LASIK's safety and efficacy is well-documented by a vast body of scientific literature - more than 7,000 studies have been conducted over more than 20 years, including clinical trials from the US Food and Drug Administration, as well as independent studies conducted by the US Department of Defense.

"Patient screening is everything," Dr. Fox explains. "Consumers should make sure they are evaluated by experienced professionals using the most up-to-date technologies to determine if LASIK is right for them."

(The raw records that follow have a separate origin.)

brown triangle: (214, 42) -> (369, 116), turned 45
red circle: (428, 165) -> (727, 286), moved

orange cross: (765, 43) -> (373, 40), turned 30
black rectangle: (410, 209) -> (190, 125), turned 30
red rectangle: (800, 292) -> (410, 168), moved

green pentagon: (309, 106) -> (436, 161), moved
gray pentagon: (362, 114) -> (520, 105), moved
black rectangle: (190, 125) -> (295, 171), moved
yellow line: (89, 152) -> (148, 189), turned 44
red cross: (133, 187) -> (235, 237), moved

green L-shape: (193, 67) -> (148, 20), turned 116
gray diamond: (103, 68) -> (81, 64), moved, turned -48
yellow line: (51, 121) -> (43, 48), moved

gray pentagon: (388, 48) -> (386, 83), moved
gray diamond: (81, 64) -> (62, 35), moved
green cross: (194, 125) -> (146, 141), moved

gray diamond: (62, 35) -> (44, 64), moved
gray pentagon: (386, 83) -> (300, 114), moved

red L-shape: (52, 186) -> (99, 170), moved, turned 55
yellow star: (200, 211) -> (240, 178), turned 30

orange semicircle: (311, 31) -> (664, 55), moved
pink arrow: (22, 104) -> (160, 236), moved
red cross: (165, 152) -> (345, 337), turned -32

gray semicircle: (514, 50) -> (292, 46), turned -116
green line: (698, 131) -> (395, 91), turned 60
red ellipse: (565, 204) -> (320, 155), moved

Dr. Fox notes that consumers should:

  • Know that all LASIK procedures are not the same.New technologies offer greater accuracy, fewer potential side effects and outcomes not possible with older techniques.
  • Never shop for LASIK by price. Discount pricing is often a red flag, indicating inferior technologies or possible bait and switch.
  • Search for a qualified surgeon – one who practices corneal and refractive surgery as their sole specialty. It makes a difference in outcomes – they have greater in-depth knowledge and experience managing a full range of potential post-operative issues.
  • Make sure the doctor is devoted to good outcomes – and examines every patient with care to ensure that they are a good candidate. Surgeons should warn patients of all potential side effects and if ideal outcomes are not possible.
  • Know that new technologies can improve, correct or reverse some past negative LASIK outcomes. A new innovation, the KAMRA corneal inlay, can restore near vision for previous LASIK recipients who now need reading glasses.
  • Keep in mind that LASIK is not for everyone. A refractive surgeon should be open and realistic with their patients about possible alternatives and potential risks.

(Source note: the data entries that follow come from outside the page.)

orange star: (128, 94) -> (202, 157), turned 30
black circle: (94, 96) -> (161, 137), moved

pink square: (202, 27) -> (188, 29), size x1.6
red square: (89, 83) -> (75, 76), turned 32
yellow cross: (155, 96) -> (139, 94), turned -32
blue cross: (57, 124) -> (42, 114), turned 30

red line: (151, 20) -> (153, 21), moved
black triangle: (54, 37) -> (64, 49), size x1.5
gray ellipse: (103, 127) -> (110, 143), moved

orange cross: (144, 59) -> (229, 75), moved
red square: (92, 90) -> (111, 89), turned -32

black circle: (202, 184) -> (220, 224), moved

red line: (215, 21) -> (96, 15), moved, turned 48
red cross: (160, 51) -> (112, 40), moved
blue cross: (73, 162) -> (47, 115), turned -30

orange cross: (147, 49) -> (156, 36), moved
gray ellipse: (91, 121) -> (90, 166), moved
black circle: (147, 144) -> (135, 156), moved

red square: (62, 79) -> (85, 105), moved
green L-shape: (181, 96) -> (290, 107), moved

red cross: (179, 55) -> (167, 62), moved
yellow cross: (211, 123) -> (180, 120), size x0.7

Technologies and terms consumers should look for when researching LASIK:

Bladeless LASIK: A femtosecond laser (the IntraLase FSŪ) creates the LASIK "flap" rather than a blade. It is safer and offers faster healing times with better outcomes.

Customized LASIK / Wavefront iDesign: Three-dimensional analysis maps the eye in detail. Measurements plot the way light enters each eye and determines their unique focusing imperfections and existing refractive errors. Used by the excimer laser to reshapes the cornea.

Idesign: the current version of Wavefront. It is 500% more accurate and provides precise, predictable outcomes.

There are three types of custom LASIK:

1) Wavefront-guided LASIK: Maps the interior and exterior of the eye to customize a personalized laser vision correction treatment.

2) Wavefront-optimized LASIK: Maps the curvature of the front surface of the eye to preserve the natural shape of one's cornea. Reduces the post-surgical risk of halos around lights and other potential night vision problems.

3) Topography-guided LASIK: Maps the surface of the cornea to correct vision problems caused by corneal irregularities (including scars) in addition to refractive errors.

Martin Fox, MD, FACS is an ophthalmologist and national leader in corneal and refractive surgery, and noted pioneer in his field for over 20 years.

Voted a Castle-Connolly "Best Doctor in New York" for over 10 years in a row, Dr. Fox was one of the first ophthalmologists to introduce LASIK refractive surgery in the United States. He is one the nation's foremost experts in corneal transplantation surgery and has performed over 30,000 laser vision correction procedures over the last 15 years. Dr. Fox continues to be on the forefront of advanced and emerging technologies.

A doctor's doctor, his patients include high-profile fashion, entertainment and sports figures, as well as Fortune 500 CEOs. These include notables such as Julianne Moore, Lisa Ling, Bobbi Brown, John Cameron Mitchell, Gilles Bensimon, interior designer Marco Battistoni, among many others. Dr. Fox has been profiled in publications including W, and has appeared on national television including The View, 20/20, Good Morning America and The Today Show.

Dr. Fox is the Chief of Refractive Surgery at the Cornea and Refractive Surgery Practice of New York as well as Clarity/TLC Refractive Services in West Orange, NJ. He is affiliated with Manhattan Eye, Ear and Throat Hospital of Lenox Hill Hospital in New York City. Dr. Fox is a Fellow of the American Board of Ophthalmology, the American College of Surgeons and the New York Academy of Medicine.